Please filter the data below down to the lines holding the string "Phân".
Excerpted data START
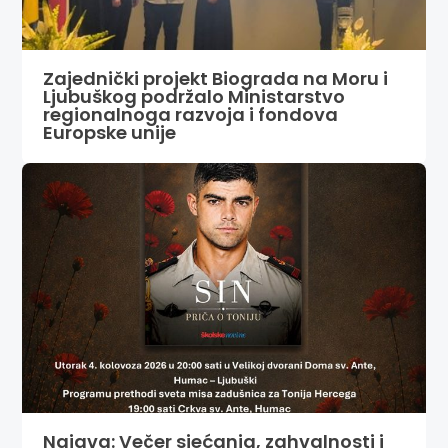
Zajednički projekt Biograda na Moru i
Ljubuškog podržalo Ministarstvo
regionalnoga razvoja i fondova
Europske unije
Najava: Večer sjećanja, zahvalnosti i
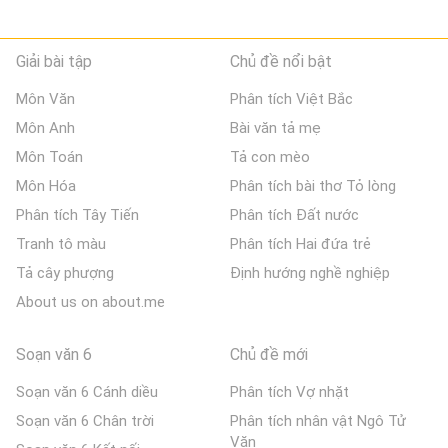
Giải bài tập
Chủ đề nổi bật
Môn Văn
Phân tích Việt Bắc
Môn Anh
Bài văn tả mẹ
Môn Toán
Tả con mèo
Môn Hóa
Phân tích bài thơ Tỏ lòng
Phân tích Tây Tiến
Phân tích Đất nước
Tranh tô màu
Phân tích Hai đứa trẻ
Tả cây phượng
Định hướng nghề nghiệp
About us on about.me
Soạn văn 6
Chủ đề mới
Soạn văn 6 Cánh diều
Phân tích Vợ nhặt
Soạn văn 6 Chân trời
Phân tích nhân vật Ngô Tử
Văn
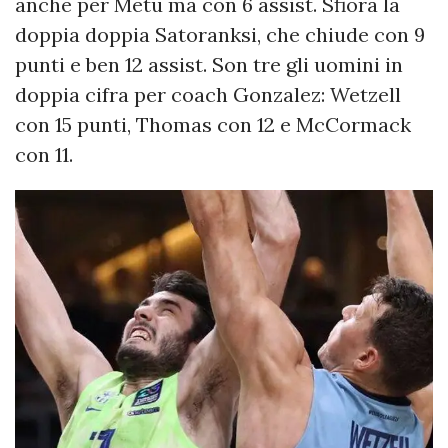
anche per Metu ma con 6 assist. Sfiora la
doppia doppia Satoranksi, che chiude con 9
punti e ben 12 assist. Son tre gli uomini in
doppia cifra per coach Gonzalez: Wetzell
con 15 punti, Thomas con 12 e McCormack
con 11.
Excerpted data END
Excerpted data START
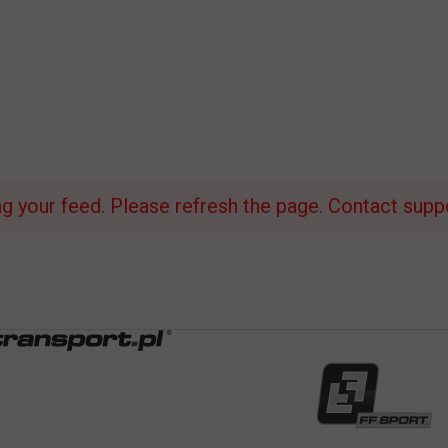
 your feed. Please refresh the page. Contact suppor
Excerpted data END
▸ Completed task
Phân tích Việt Bắc
Phân tích bài thơ Tỏ lòng
Phân tích Tây Tiến
Phân tích Đất nước
Phân tích Hai đứa trẻ
Phân tích Vợ nhặt
Phân tích nhân vật Ngô Tử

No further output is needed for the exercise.